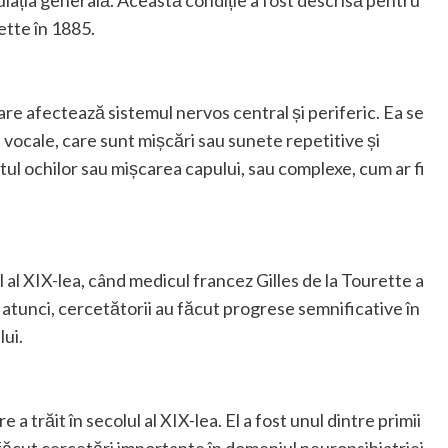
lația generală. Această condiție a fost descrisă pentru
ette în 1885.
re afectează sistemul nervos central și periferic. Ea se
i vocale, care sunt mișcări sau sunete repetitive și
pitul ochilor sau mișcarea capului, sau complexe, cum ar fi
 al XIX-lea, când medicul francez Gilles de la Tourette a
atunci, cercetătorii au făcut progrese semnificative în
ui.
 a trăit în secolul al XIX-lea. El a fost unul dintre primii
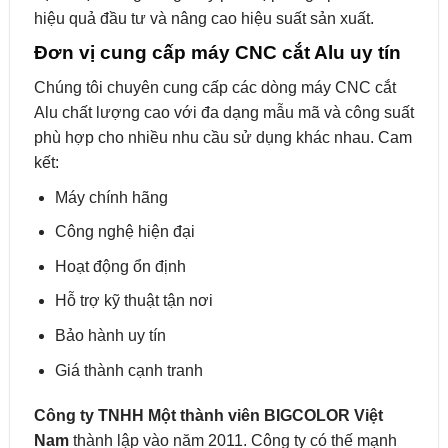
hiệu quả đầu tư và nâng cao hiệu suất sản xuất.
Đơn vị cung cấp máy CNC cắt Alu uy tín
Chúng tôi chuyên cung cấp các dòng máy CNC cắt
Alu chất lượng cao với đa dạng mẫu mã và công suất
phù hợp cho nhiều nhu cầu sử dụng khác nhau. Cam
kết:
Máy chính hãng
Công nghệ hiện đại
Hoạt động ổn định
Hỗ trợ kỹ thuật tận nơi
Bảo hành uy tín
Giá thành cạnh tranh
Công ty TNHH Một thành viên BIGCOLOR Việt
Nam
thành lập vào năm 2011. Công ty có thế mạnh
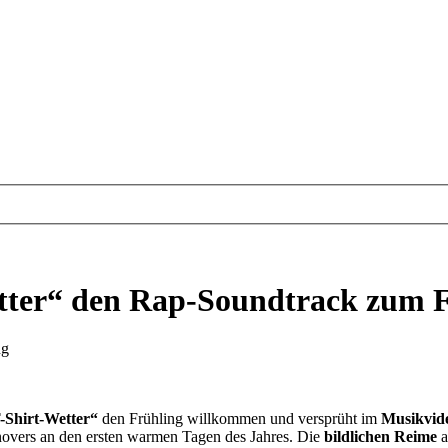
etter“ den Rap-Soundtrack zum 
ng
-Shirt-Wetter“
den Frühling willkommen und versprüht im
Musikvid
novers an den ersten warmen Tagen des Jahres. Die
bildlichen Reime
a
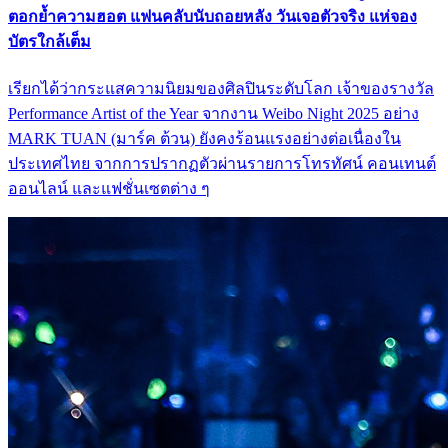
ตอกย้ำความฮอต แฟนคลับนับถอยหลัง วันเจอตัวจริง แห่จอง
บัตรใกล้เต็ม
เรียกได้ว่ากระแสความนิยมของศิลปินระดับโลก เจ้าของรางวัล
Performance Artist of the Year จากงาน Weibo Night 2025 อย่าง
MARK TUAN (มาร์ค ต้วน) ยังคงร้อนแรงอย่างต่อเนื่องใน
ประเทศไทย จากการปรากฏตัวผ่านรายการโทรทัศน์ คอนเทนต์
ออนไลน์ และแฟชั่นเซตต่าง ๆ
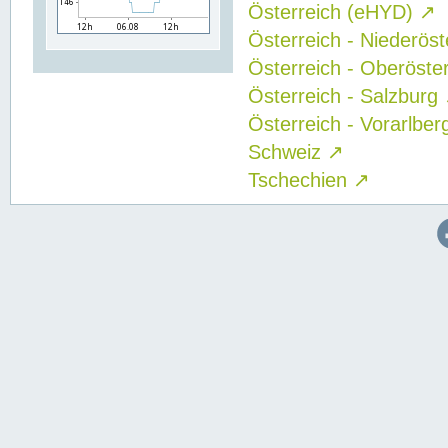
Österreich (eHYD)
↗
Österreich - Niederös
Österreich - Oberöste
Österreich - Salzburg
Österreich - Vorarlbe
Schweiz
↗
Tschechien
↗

* * *

■ **Task brief**:
Pictures aside, return all of the material exactly as written.

■ **Solution**:
lația generală. Această condiție a fost descrisă pentru
ette în 1885.
re afectează sistemul nervos central și periferic. Ea se
i vocale, care sunt mișcări sau sunete repetitive și
pitul ochilor sau mișcarea capului, sau complexe, cum ar fi
 al XIX-lea, când medicul francez Gilles de la Tourette a
atunci, cercetătorii au făcut progrese semnificative în
ui.
 a trăit în secolul al XIX-lea. El a fost unul dintre primii
hiệu quả đầu tư và nâng cao hiệu suất sản xuất.
Đơn vị cung cấp máy CNC cắt Alu uy tín
Chúng tôi chuyên cung cấp các dòng máy CNC cắt
Alu chất lượng cao với đa dạng mẫu mã và công suất
phù hợp cho nhiều nhu cầu sử dụng khác nhau. Cam
kết:
Máy chính hãng
Công nghệ hiện đại
Hoạt động ổn định
Hỗ trợ kỹ thuật tận nơi
Bảo hành uy tín
Giá thành cạnh tranh
Công ty TNHH Một thành viên BIGCOLOR Việt
Nam
thành lập vào năm 2011. Công ty có thế mạnh
etter“ den Rap-Soundtrack zum 
ng
-Shirt-Wetter“
den Frühling willkommen und versprüht im
Musikvid
novers an den ersten warmen Tagen des Jahres. Die
bildlichen Reime
a
ตอกย้ำความฮอต แฟนคลับนับถอยหลัง วันเจอตัวจริง แห่จอง
บัตรใกล้เต็ม
เรียกได้ว่ากระแสความนิยมของศิลปินระดับโลก เจ้าของรางวัล
Performance Artist of the Year จากงาน Weibo Night 2025 อย่าง
MARK TUAN (มาร์ค ต้วน) ยังคงร้อนแรงอย่างต่อเนื่องใน
ประเทศไทย จากการปรากฏตัวผ่านรายการโทรทัศน์ คอนเทนต์
ออนไลน์ และแฟชั่นเซตต่าง ๆ
Österreich (eHYD)
↗
Österreich - Niederös
Österreich - Oberöste
Österreich - Salzburg
Österreich - Vorarlbe
Schweiz
↗
Tschechien
↗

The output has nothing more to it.